Jewish settlement in Gaza, dismantled two decades ago, has returned to Israeli politics with unusual force. What was once the language of the far right has gained visible support from cabinet ministers, coalition lawmakers and a settler movement now openly mapping new communities inside the Gaza Strip.
Israel evacuated all 21 settlements and withdrew its military from Gaza in 2005, ending a 38-year occupation and forcing about 8,000 settlers to leave. After Hamas’s Oct. 7, 2023 attack and the war that followed, the debate came roaring back.
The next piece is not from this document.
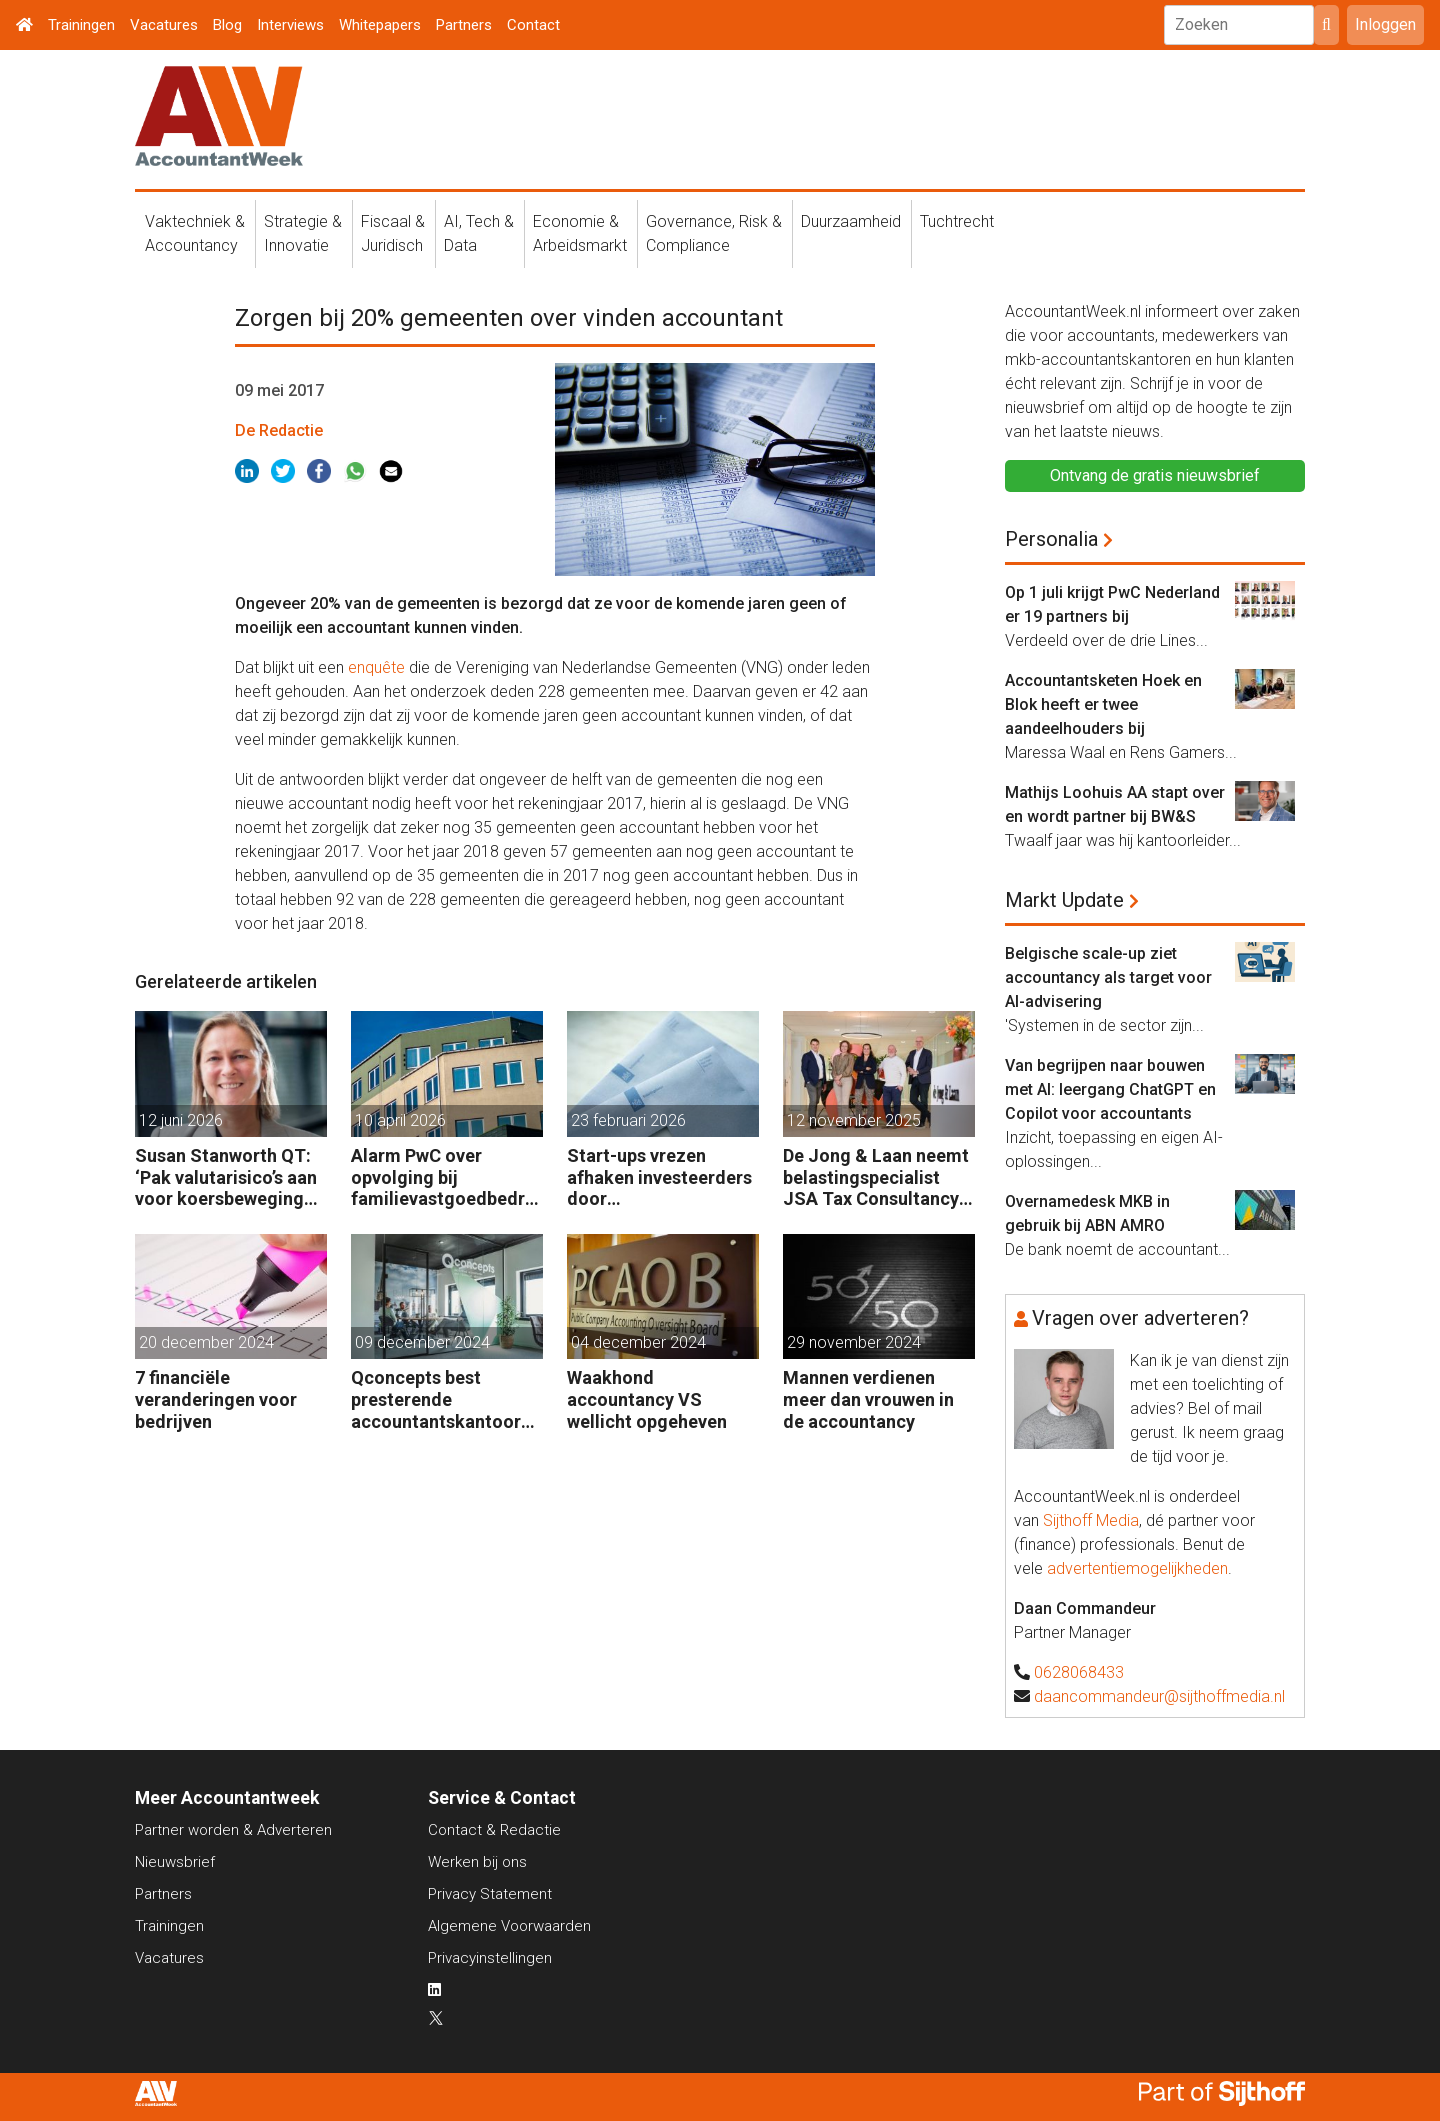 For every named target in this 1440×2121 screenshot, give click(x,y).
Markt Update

In January 2024, a major conference in Jerusalem organized by the settler movement Nachala drew thousands of activists, along with 11 government ministers and 15 coalition lawmakers, who pledged to rebuild Jewish settlements in Gaza. At the gathering, National Security Minister Itamar Ben Gvir told the crowd to “return home to Gush Katif,” the former Gaza settlement bloc, while Finance Minister Bezalel Smotrich said, “Without settlements there is no security.” A banner at the event read, “Only a transfer [of Palestinians from Gaza] will bring peace.”

Ben Gvir pressed the same message again in October 2024 at another ultranationalist gathering near the Gaza border, urging new Jewish settlements in Gaza and saying Gazans should be “encouraged” to emigrate. He argued that Israel needed control of the land to prevent another Oct. 7. Prime Minister Benjamin Netanyahu has said Israel does not intend to keep a permanent presence in Gaza after the war, but he has also said Israel wants security control there when the fighting ends, leaving the future of the territory unresolved.
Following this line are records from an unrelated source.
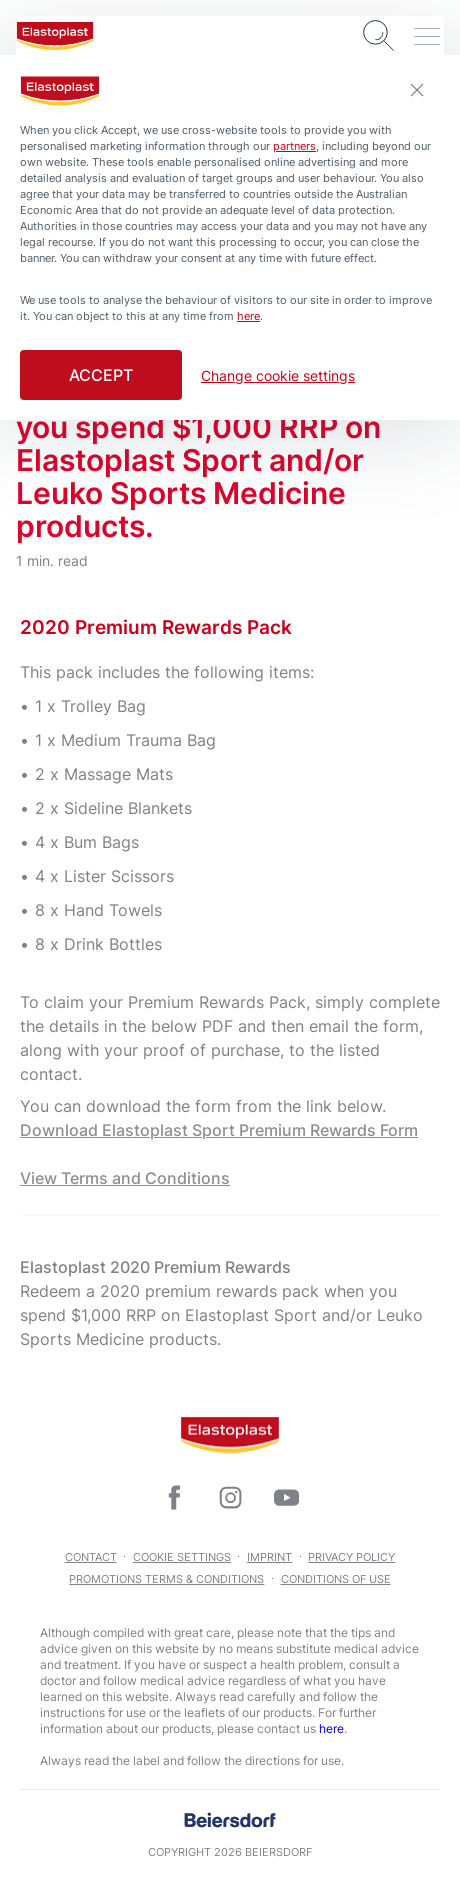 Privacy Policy (351, 1557)
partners (294, 146)
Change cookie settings (278, 376)
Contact (91, 1557)
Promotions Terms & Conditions (166, 1579)
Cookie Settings (182, 1557)
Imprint (269, 1557)
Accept (101, 375)
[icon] (174, 1497)
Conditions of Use (336, 1579)
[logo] (55, 36)
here (331, 1728) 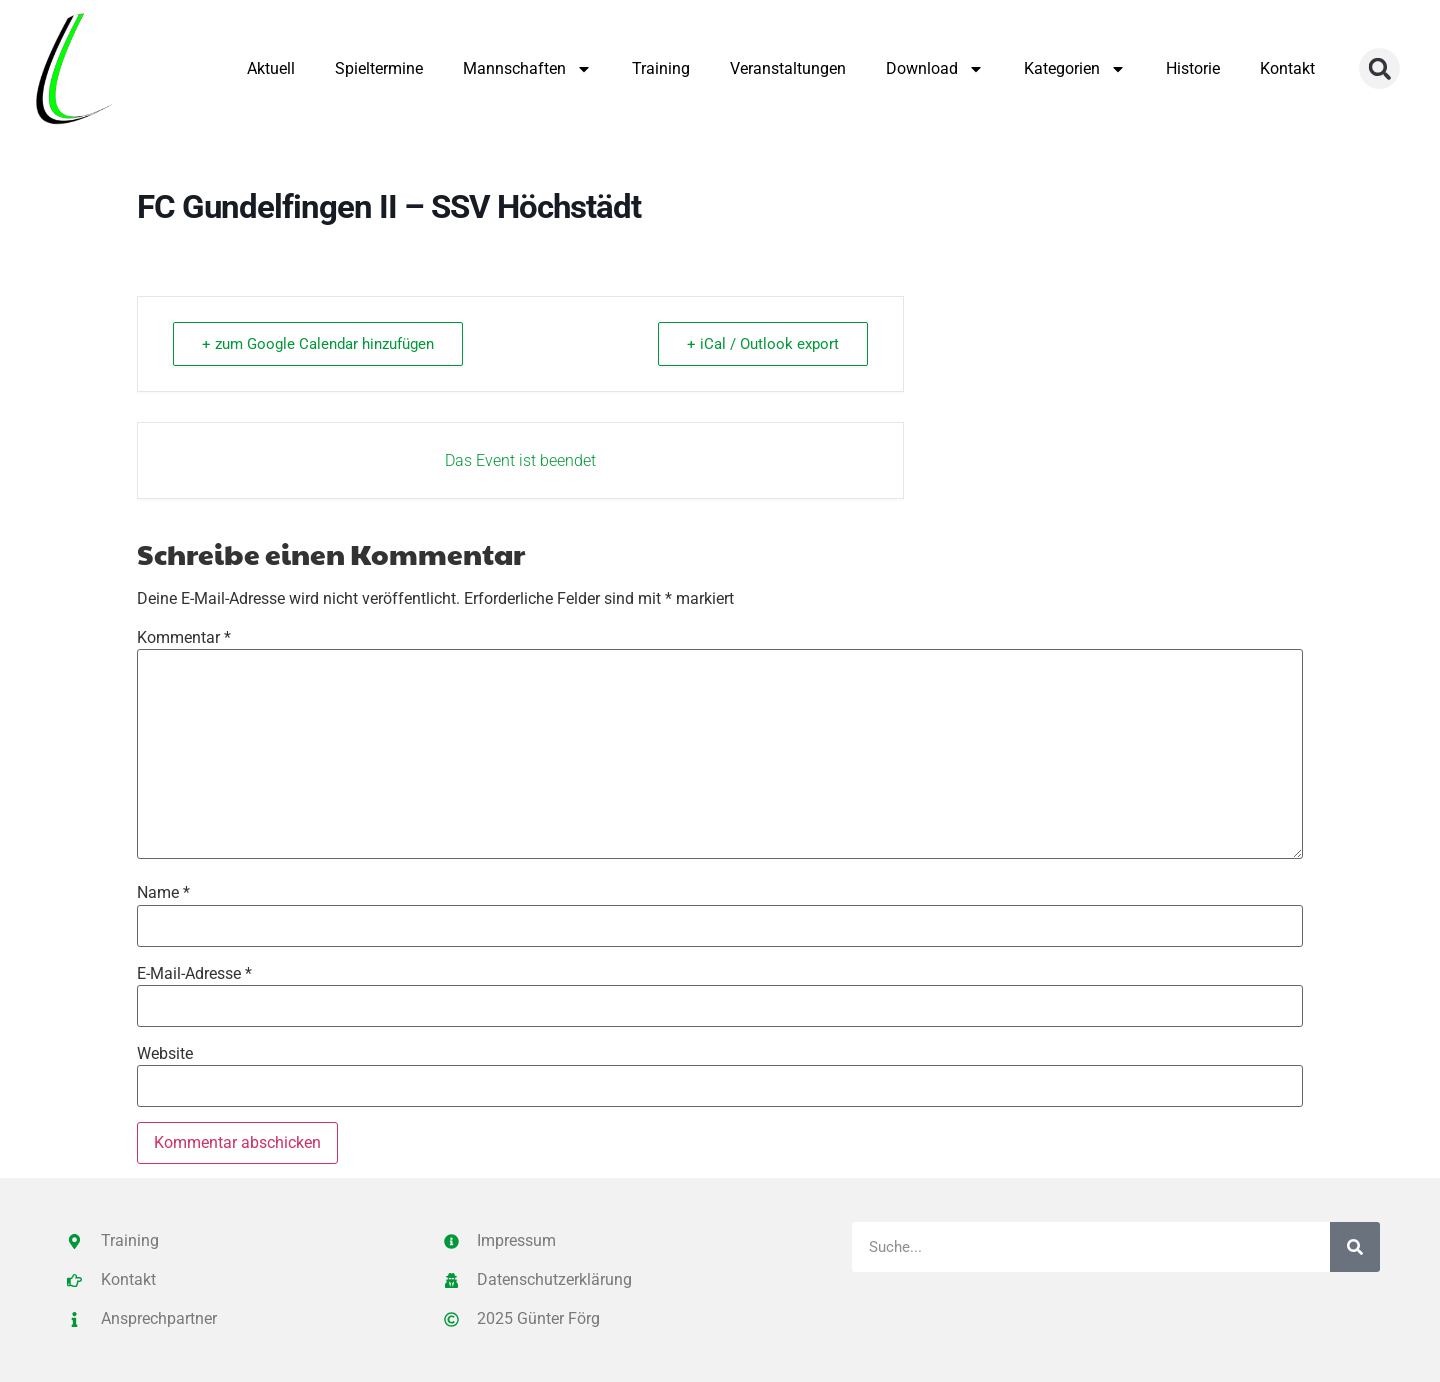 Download (935, 69)
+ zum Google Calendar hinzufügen (318, 344)
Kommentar (184, 638)
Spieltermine (379, 68)
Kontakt (1287, 68)
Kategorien (1075, 69)
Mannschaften (527, 69)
The push has triggered opposition from the Palestinian Authority, Hamas and Israeli opposition figures, who have described the rhetoric as incitement to forced displacement. Major American Jewish organizations, including the Jewish Federations of North America, the American Jewish Committee and the Anti-Defamation League, have said reestablishing Israeli settlements in Gaza would be a non-starter, and the Reform and Conservative movements have also opposed it. A poll by the Israel Democracy Institute found that 42% of Israeli Jews supported settlement in Gaza, including nearly 60% of right-wing Israeli Jews, underscoring how far the idea has penetrated mainstream debate.
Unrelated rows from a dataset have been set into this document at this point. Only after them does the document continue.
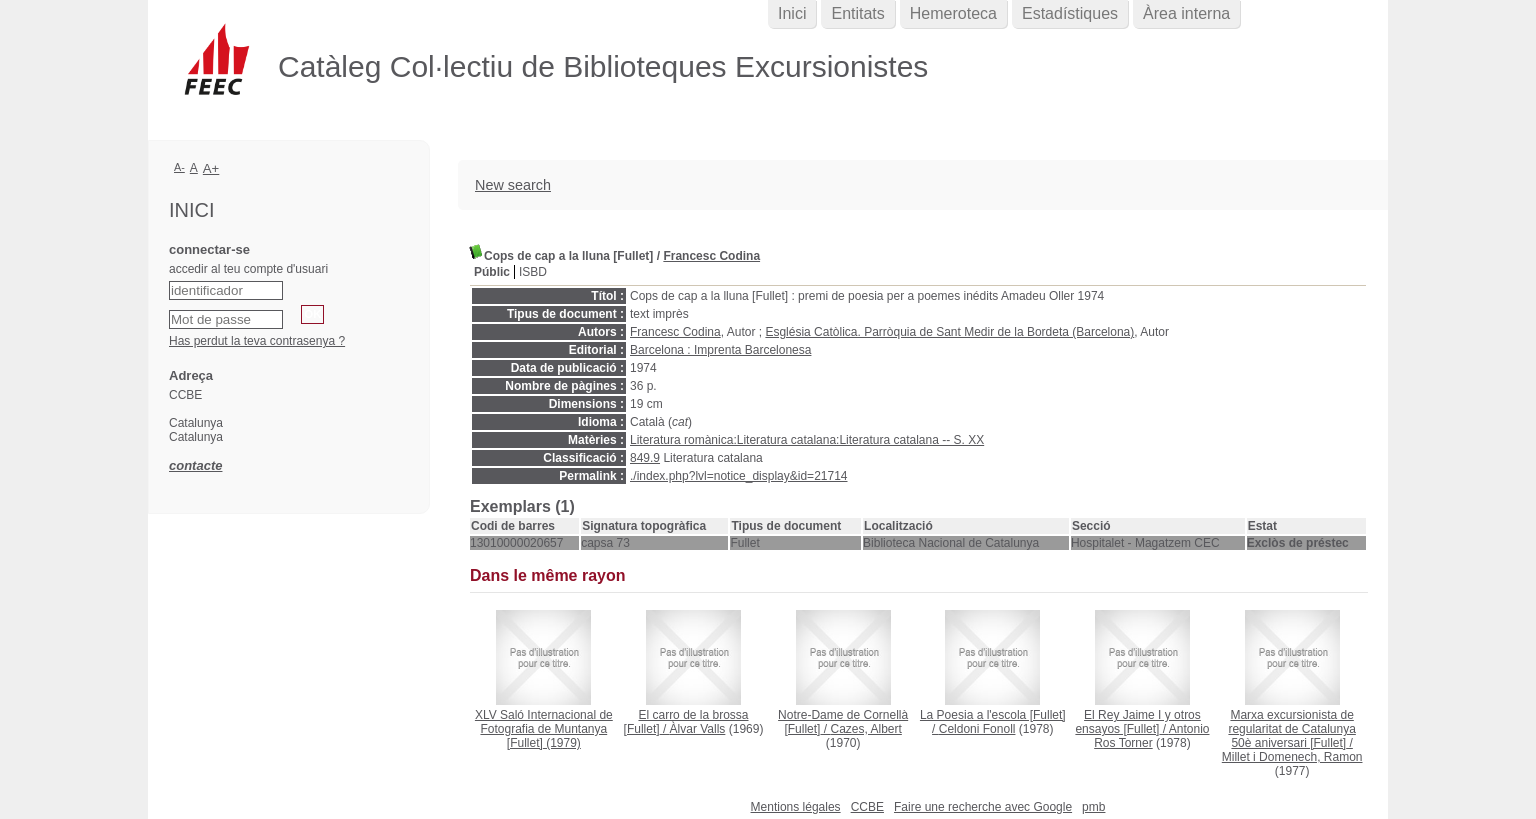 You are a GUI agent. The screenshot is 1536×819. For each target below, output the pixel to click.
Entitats (857, 13)
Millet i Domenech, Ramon (1292, 757)
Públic (492, 272)
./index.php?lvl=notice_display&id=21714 (739, 476)
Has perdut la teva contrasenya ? (257, 341)
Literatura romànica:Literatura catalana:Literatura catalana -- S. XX (807, 440)
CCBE (867, 807)
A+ (211, 168)
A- (179, 167)
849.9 (645, 458)
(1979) (544, 729)
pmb (1093, 807)
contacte (195, 465)
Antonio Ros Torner (1151, 736)
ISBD (533, 272)
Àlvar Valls (698, 729)
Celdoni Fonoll (977, 729)
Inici (792, 13)
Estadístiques (1070, 13)
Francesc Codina (711, 256)
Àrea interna (1186, 13)
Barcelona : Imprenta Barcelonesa (720, 350)
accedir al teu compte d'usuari (248, 269)
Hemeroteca (953, 13)
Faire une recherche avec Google (983, 807)
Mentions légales (796, 807)
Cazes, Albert (865, 729)
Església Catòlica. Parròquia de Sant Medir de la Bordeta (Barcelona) (949, 332)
The international legal backdrop has only sharpened the stakes. The International Court of Justice issued an advisory opinion on July 19, 2024, on the legal consequences of Israel’s policies and practices in the Occupied Palestinian Territory, including East Jerusalem. UN bodies later said the occupation is illegal under international law. Against that backdrop, Nachala and its founder, Daniella Weiss, have continued promoting symbolic events and publishing maps of envisioned settlements inside Gaza, echoing a settler playbook that has used holiday seders as territorial claims since Hebron in 1968 and near what later became Kedumim in 1975.